Today the courtyard garden is a secluded oasis, screened on two sides by a 6-foot-tall fence, while the house on one end and the stucco retaining wall opposite complete the enclosure. "The stucco wall really set the theme for this garden," says Pfeiffer. "Steve and Davis responded to the weathered surface, so we used rustic, stacked-stone walls, a wooden-frame pergola, and simple gravel and rough stone pavers to give the garden the kind of feeling of warmth and intimacy that you find in a traditional European garden."

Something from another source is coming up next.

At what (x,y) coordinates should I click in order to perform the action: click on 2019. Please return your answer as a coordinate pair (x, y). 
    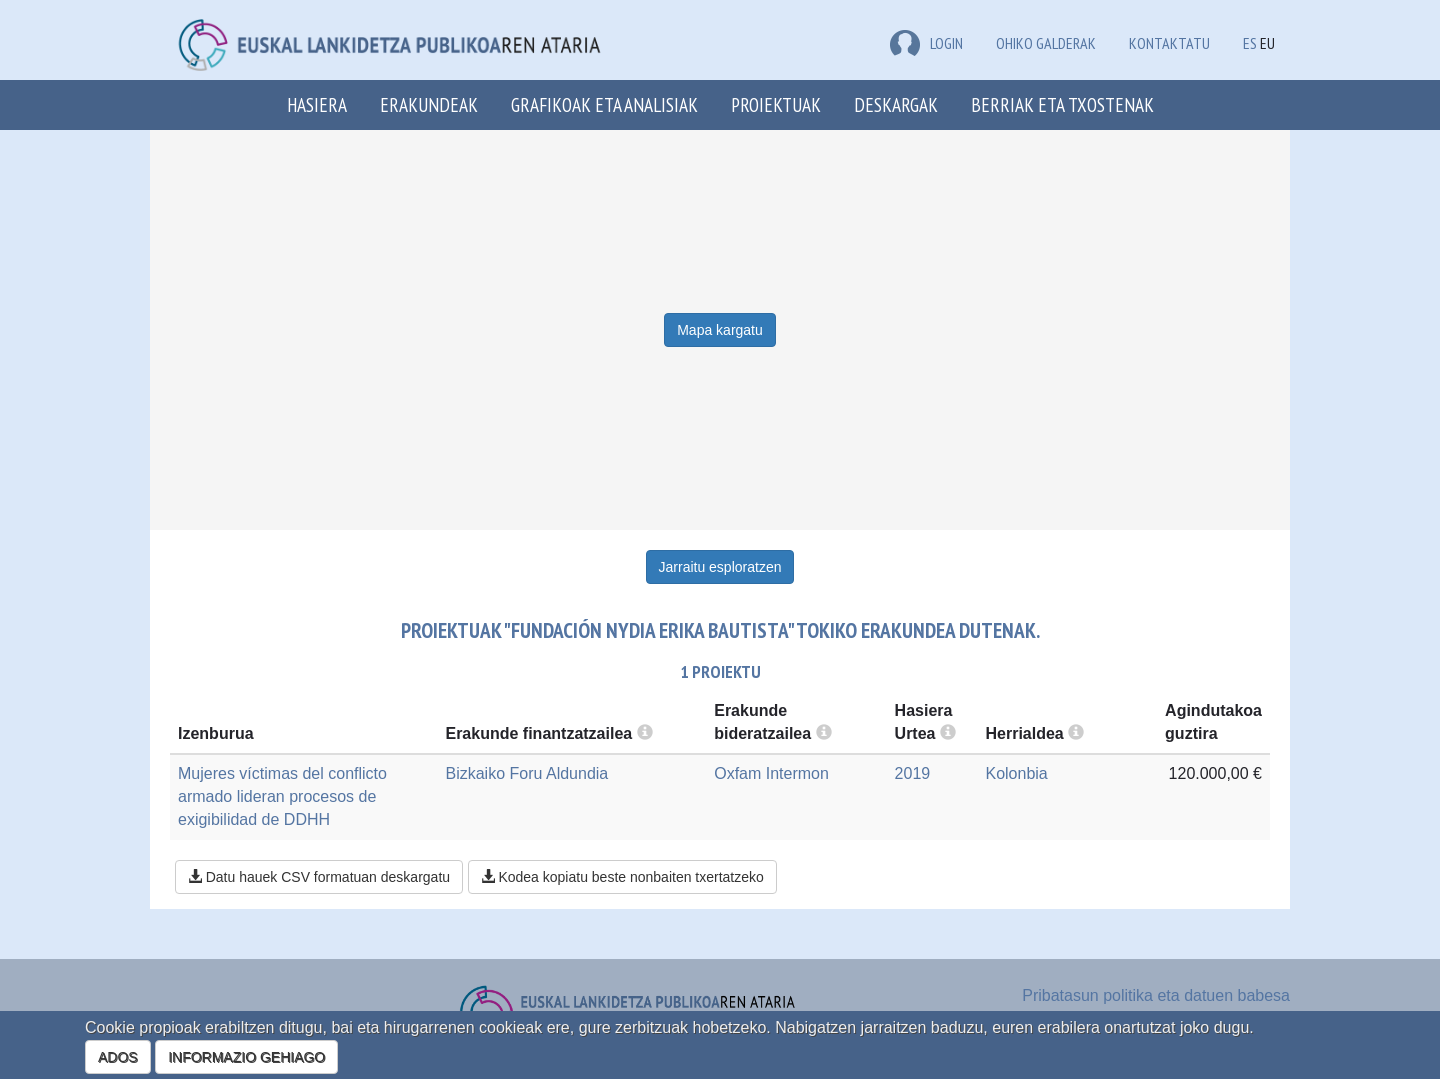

If Lesson One is called "Find the Theme-Setter," Lesson Two is "Arranging the Space" according to how it will be used. Here there are four distinct areas: the raised terrace that provides the transition between indoors to outdoors; the arbor-covered dining area; the grass lawn that marks the transition from the public street into the private garden; and the "sunken" gravel-floored seating area between the lawn and the dining area.
In keeping with the rustic theme, simple materials are used, like stepping stones across the small lawn and gravel instead of solid paving in the seating area. Gravel is an underused landscaping material, but Pfeiffer uses it routinely: It is porous, so water doesn't puddle, and it's economical.
One of Pfeiffer's favorite ploys is to have edibles, like the grapes over the dining arbor, and blueberry bushes and strawberry plants in the borders, do double duty as ornamentals. Scent, too, is easy to enjoy in small enclosed gardens, and perfumed plants are prominent here.